DATA IN THIS EXERCISE START

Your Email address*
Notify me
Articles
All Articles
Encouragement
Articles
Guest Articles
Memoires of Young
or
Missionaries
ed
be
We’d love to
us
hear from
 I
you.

DATA IN THIS EXERCISE END
DATA IN THIS EXERCISE START

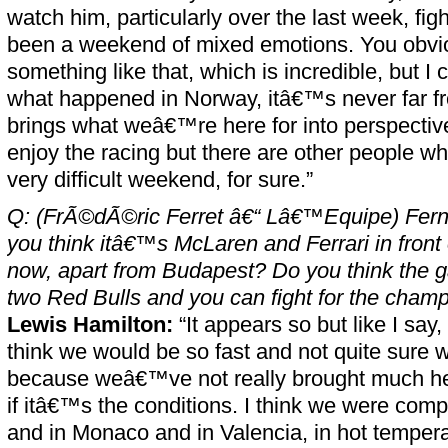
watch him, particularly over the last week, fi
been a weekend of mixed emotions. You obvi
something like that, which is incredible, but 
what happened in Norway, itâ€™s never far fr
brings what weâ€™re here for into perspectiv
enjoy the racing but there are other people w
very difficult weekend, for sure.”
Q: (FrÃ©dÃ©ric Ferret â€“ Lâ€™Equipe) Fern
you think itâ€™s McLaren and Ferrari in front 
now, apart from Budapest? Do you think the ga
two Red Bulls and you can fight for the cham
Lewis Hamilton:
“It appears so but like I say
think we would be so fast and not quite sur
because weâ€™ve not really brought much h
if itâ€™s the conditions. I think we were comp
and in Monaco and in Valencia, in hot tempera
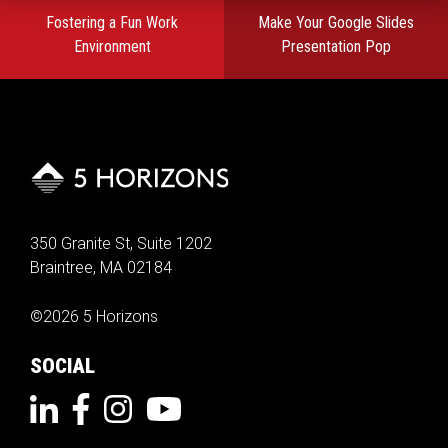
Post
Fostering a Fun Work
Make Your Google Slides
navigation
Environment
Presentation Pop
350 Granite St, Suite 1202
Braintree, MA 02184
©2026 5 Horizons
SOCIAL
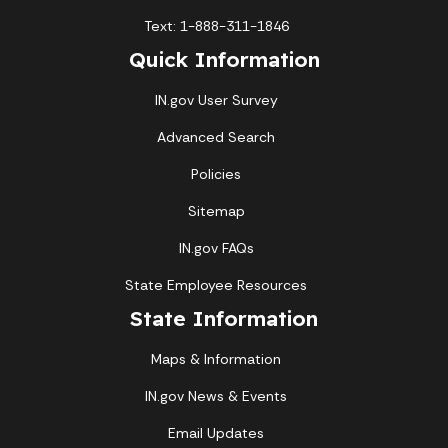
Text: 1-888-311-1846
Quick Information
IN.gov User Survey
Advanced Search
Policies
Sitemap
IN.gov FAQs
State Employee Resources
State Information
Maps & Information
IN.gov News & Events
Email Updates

DATA IN THIS EXERCISE END
DATA IN THIS EXERCISE START

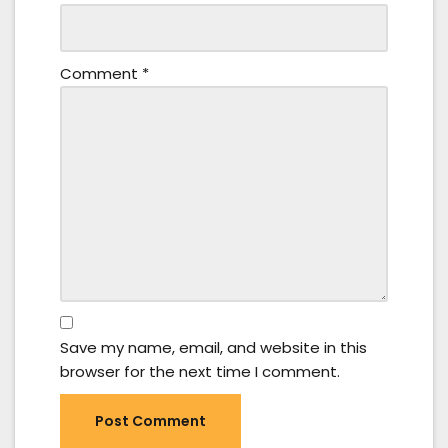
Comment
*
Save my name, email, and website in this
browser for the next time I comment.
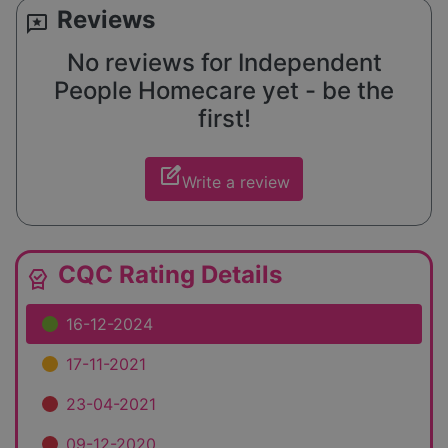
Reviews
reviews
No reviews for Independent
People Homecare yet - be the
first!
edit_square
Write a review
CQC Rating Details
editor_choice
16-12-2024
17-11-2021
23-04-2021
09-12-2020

DATA IN THIS EXERCISE END

EXERCISE OBJECTIVE.
From the records above, copy each line where the word "think" can be found.

ANSWER TO THIS EXERCISE.
you think itâ€™s McLaren and Ferrari in front 
now, apart from Budapest? Do you think the ga
think we would be so fast and not quite sur
if itâ€™s the conditions. I think we were comp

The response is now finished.